Der NATO-Generalsekretär Mark Rutte hat die harte Realität des aktuellen Krieges dargelegt: Trotz beeindruckender Erfolge der ukrainischen Streitkräfte hat sich Kiew noch nicht dem tatsächlichen Beginn von Friedensverhandlungen mit Moskau genähert. Dies berichtet RBC-Ukraine unter Berufung auf die Financial Times.
Rutte verschleierte nicht, dass die Unterstützung der Ukraine nach wie vor absolute Priorität für den Bündnisblock hat. Die NATO plant keine Kurskorrektur bei ihrer Unterstützung, doch der Generalsekretär machte deutlich, dass ein militärischer Sieg auf dem Schlachtfeld einen Konflikt nicht automatisch in einen diplomatischen Kanal überführt.
Warum Putin nicht eilt, an den Verhandlungstisch zu kommen
Der Ansicht des NATO-Chefs zufolge muss die Ukraine „so stark wie möglich' sein, damit Russland einem echten Friedensprozess zustimmt, falls der Kreml sich doch zu einem Dialog entschließt. Rutte betonte, dass die Verantwortung für die Gewährleistung dieser Stärke bei den Verbündeten Kiews liegt.
Der Generalsekretär äußerte jedoch Besorgnis über die aktuelle Dynamik. Er merkte an, dass selbst angesichts der Erfolge der ukrainischen Streitkräfte – die, wie er sagte, sogar der US-Präsident Donald Trump während eines kürzlichen Treffens im Weißen Haus anerkannt hat – die Anstrengungen derzeit noch nicht ausreichen. Rutte erklärte direkt, dass Wladimir Putin trotz Druck und militärischer Rückschläge nicht bereit ist, bereitwillig an einem Friedensprozess teilzunehmen.
„Dass die Ukraine Erfolge vorweist, bedeutet noch nicht, dass Russland bereitwillig an einem Friedensprozess teilnehmen wird', fasste Rutte zusammen.

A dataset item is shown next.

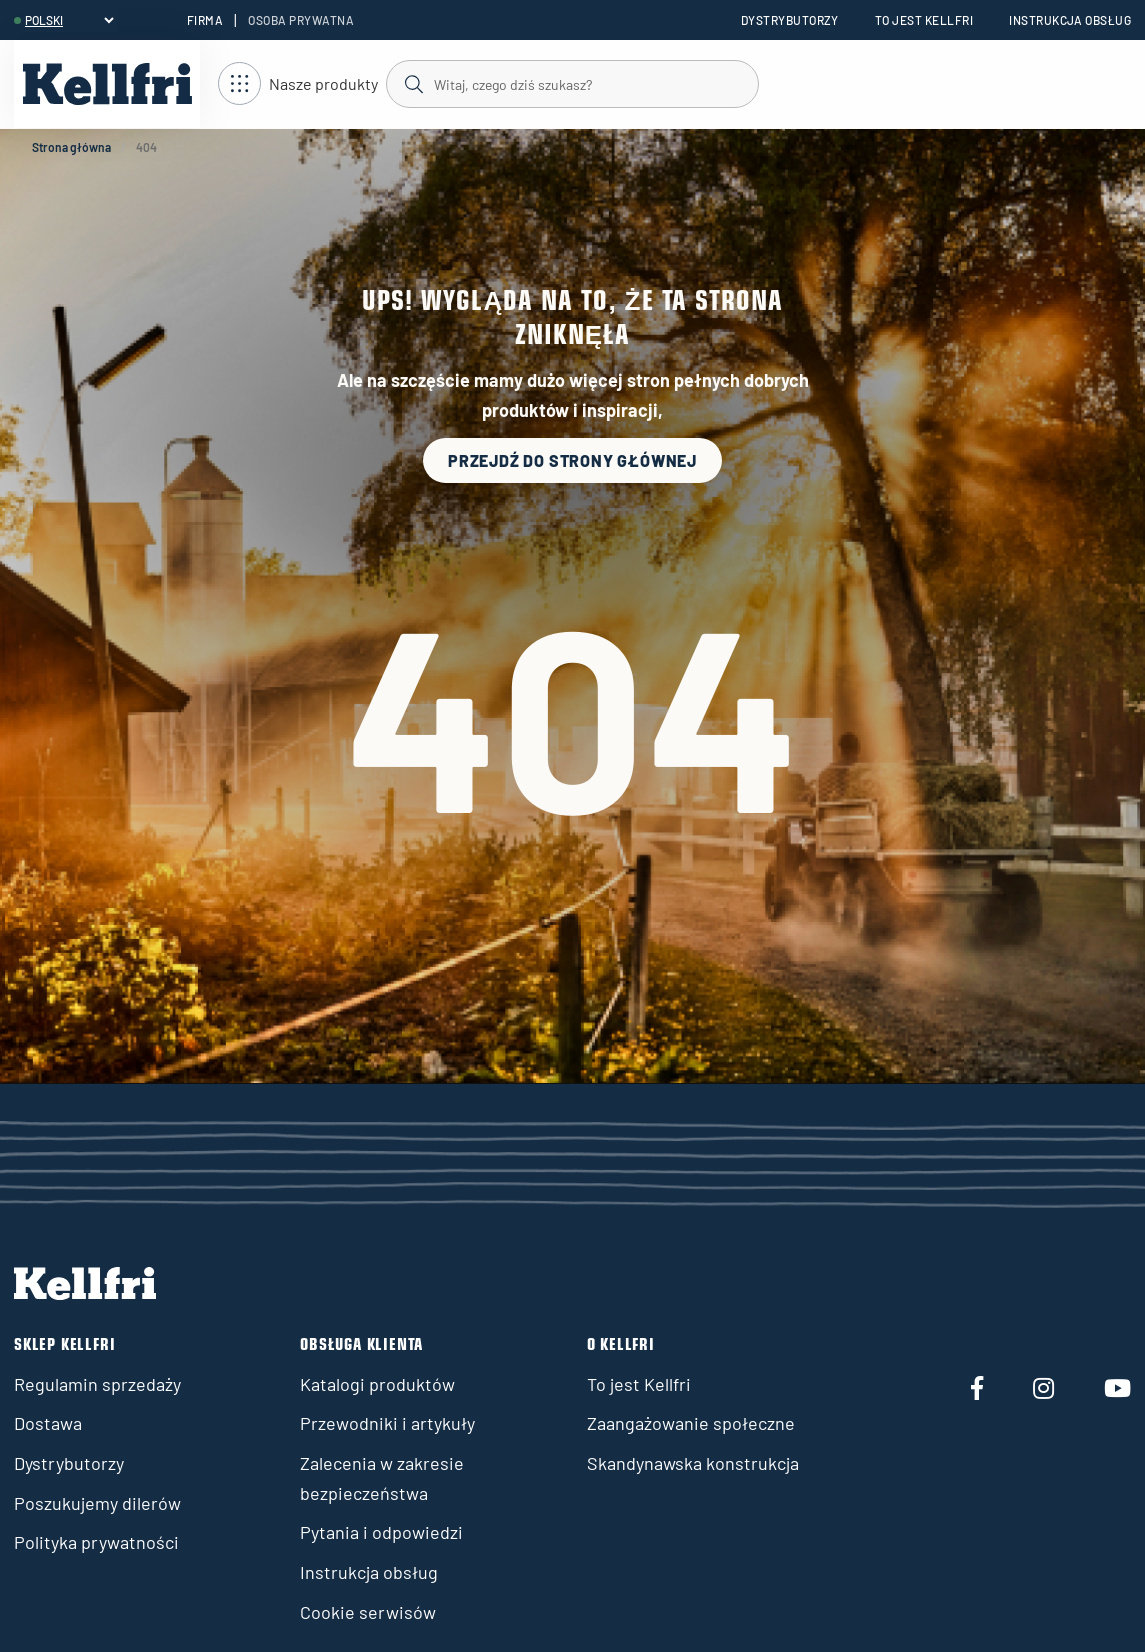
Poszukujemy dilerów (97, 1503)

Kontext: Gipfeltreffen und Ängste des Kremls
Die Aussage Ruttes erfolgte vor dem Hintergrund einer angespannten diplomatischen Aktivität. Zuvor war berichtet worden, dass der NATO-Gipfel in Albanien aufgrund einer Reihe politischer Meinungsverschiedenheiten möglicherweise nicht stattfinden wird. Gleichzeitig wurde bekannt, dass Wladimir Putin ernsthafte Bedenken hinsichtlich der Ergebnisse des Treffens des Bündnisses in Ankara hat. Mark Rutte hatte zuvor erklärt, was genau den Kreml-Chef in Bezug auf die Pläne der NATO beunruhigt.
Auch Fragen der Finanzierung stehen weiterhin im Mittelpunkt. Zuvor wurde berichtet, welche Summe die NATO der Ukraine bereitstellen würde, selbst wenn die USA nicht direkt an bestimmten Hilfsprogrammen teilnehmen.